What the task requires: Could you transcribe each entry below exactly, minus the images?

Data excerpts
◇ ◇ ◇

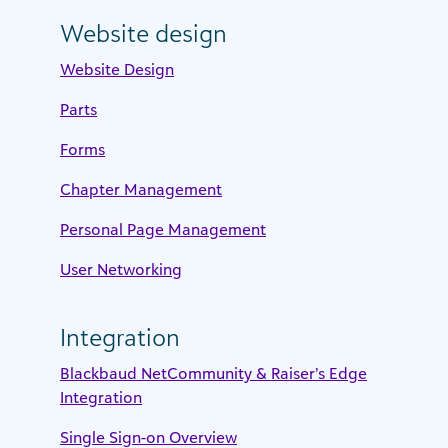
Website design
Website Design
Parts
Forms
Chapter Management
Personal Page Management
User Networking
Integration
Blackbaud NetCommunity & Raiser’s Edge
Integration
Single Sign-on Overview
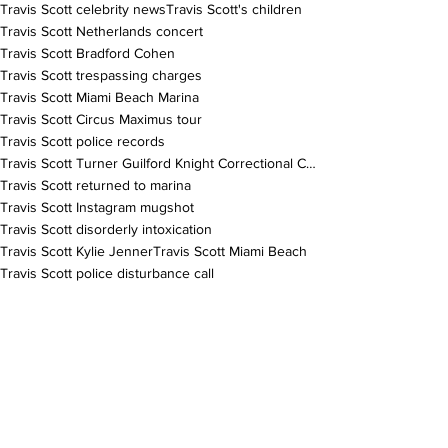
Travis Scott celebrity news
Travis Scott's children
Travis Scott Netherlands concert
Travis Scott Bradford Cohen
Travis Scott trespassing charges
Travis Scott Miami Beach Marina
Travis Scott Circus Maximus tour
Travis Scott police records
Travis Scott Turner Guilford Knight Correctional Center
Travis Scott returned to marina
Travis Scott Instagram mugshot
Travis Scott disorderly intoxication
Travis Scott Kylie Jenner
Travis Scott Miami Beach
Travis Scott police disturbance call
Travis Scott legal misunderstanding
Travis Scott no physical altercation
Travis Scott arrest details
Travis Scott yacht incident
Travis Scott alcohol smell
Travis Scott Jacques Bermon Webster
Travis Scott Stormi Webster
Travis Scott Aire Webster
Travis Scott rapper arrest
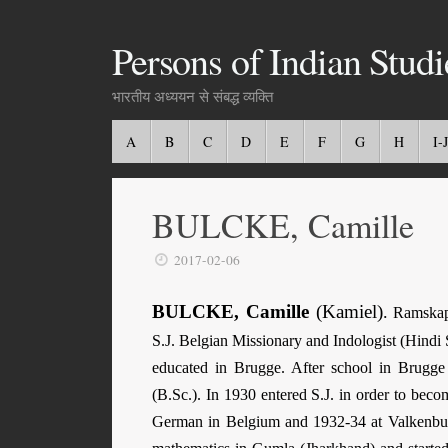
Persons of Indian Studi
भारतीय अध्ययन से संबद्ध व्यक्ति
A
B
C
D
E
F
G
H
I-J
BULCKE, Camille
2017-02-06
BULCKE, Camille
(Kamiel)
.
Ramskape
S.J. Belgian Missionary and Indologist (Hindi 
educated in Brugge. After school in Brugge 
(B.Sc.). In 1930 entered S.J. in order to beco
German in Belgium and 1932-34 at Valkenburg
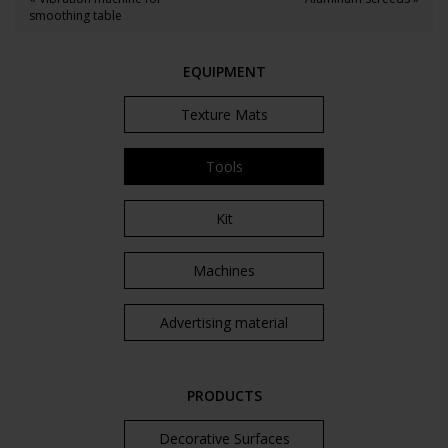
smoothing table
EQUIPMENT
Texture Mats
Tools
Kit
Machines
Advertising material
PRODUCTS
Decorative Surfaces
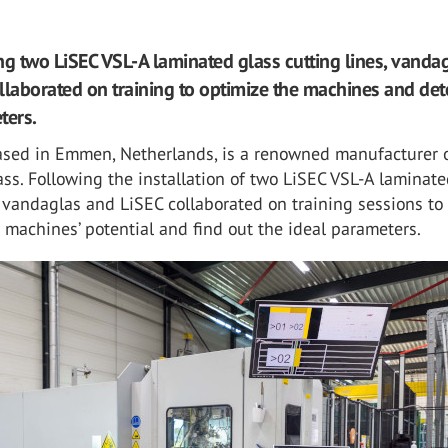
ling two LiSEC VSL-A laminated glass cutting lines, vanda
llaborated on training to optimize the machines and de
ters.
ased in Emmen, Netherlands, is a renowned manufacturer 
ass. Following the installation of two LiSEC VSL-A laminate
, vandaglas and LiSEC collaborated on training sessions to
machines’ potential and find out the ideal parameters.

◇ ◇ ◇

Answer area:
Website design
Website Design
Parts
Forms
Chapter Management
Personal Page Management
User Networking
Integration
Blackbaud NetCommunity & Raiser’s Edge
Integration
Single Sign-on Overview
Travis Scott celebrity news
Travis Scott's children
Travis Scott Netherlands concert
Travis Scott Bradford Cohen
Travis Scott trespassing charges
Travis Scott Miami Beach Marina
Travis Scott Circus Maximus tour
Travis Scott police records
Travis Scott Turner Guilford Knight Correctional Center
Travis Scott returned to marina
Travis Scott Instagram mugshot
Travis Scott disorderly intoxication
Travis Scott Kylie Jenner
Travis Scott Miami Beach
Travis Scott police disturbance call
Travis Scott legal misunderstanding
Travis Scott no physical altercation
Travis Scott arrest details
Travis Scott yacht incident
Travis Scott alcohol smell
Travis Scott Jacques Bermon Webster
Travis Scott Stormi Webster
Travis Scott Aire Webster
Travis Scott rapper arrest
Persons of Indian Studi
भारतीय अध्ययन से संबद्ध व्यक्ति
A
B
C
D
E
F
G
H
I-J
BULCKE, Camille
2017-02-06
BULCKE, Camille
(Kamiel)
.
Ramskape
S.J. Belgian Missionary and Indologist (Hindi 
educated in Brugge. After school in Brugge 
(B.Sc.). In 1930 entered S.J. in order to beco
German in Belgium and 1932-34 at Valkenburg
smoothing table
EQUIPMENT
Texture Mats
Tools
Kit
Machines
Advertising material
PRODUCTS
Decorative Surfaces
ling two LiSEC VSL-A laminated glass cutting lines, vanda
llaborated on training to optimize the machines and de
ters.
ased in Emmen, Netherlands, is a renowned manufacturer 
ass. Following the installation of two LiSEC VSL-A laminate
, vandaglas and LiSEC collaborated on training sessions to
machines’ potential and find out the ideal parameters.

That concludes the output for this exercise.